_Task objective_:
Repeat the lines below exactly as written, please, from the line with "quinta-feira, 16 de julho de 2020" to the line with "Mqm Candidate", both lines included, and no others.

_Task input_:
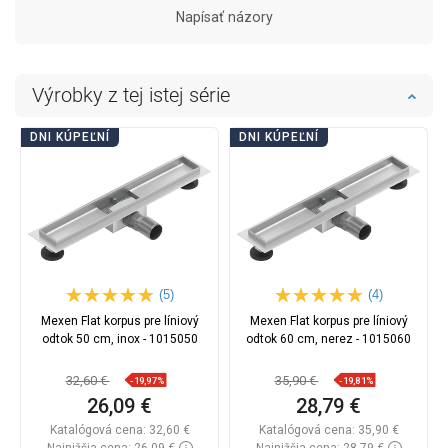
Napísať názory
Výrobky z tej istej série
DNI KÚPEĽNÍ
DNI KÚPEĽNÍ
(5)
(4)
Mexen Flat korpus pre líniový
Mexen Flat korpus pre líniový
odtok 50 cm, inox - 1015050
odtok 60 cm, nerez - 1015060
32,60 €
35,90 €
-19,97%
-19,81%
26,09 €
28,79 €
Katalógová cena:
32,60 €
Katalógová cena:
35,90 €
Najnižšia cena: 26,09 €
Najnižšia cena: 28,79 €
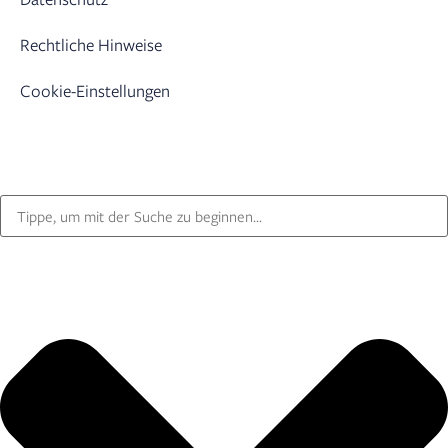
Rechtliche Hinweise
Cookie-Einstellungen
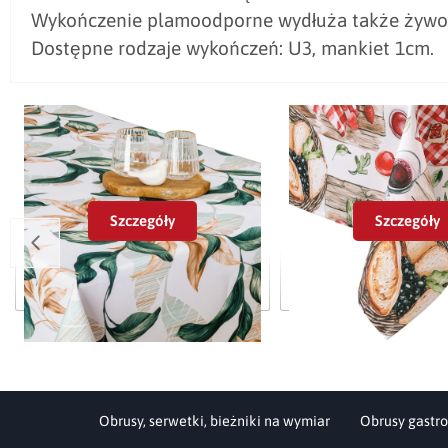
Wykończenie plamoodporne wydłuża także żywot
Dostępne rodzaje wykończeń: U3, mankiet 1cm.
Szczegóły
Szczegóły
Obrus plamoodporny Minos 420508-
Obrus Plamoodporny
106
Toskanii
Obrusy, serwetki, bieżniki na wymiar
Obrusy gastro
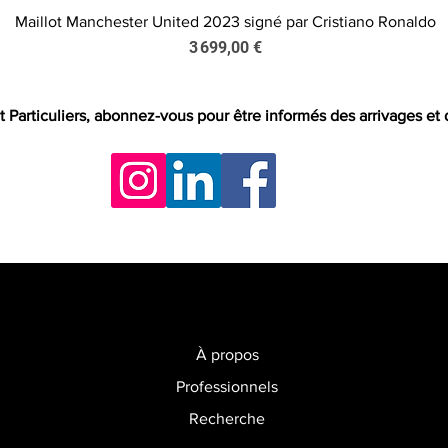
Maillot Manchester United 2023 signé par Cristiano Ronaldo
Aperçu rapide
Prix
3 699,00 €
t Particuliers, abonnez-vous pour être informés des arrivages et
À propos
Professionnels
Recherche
==
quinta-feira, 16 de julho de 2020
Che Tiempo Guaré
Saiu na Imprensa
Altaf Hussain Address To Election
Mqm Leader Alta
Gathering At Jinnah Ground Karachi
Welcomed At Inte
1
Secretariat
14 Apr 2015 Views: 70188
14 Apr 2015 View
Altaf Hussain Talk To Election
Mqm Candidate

_Exercise response_:
quinta-feira, 16 de julho de 2020
Che Tiempo Guaré
Saiu na Imprensa
Altaf Hussain Address To Election
Mqm Leader Alta
Gathering At Jinnah Ground Karachi
Welcomed At Inte
1
Secretariat
14 Apr 2015 Views: 70188
14 Apr 2015 View
Altaf Hussain Talk To Election
Mqm Candidate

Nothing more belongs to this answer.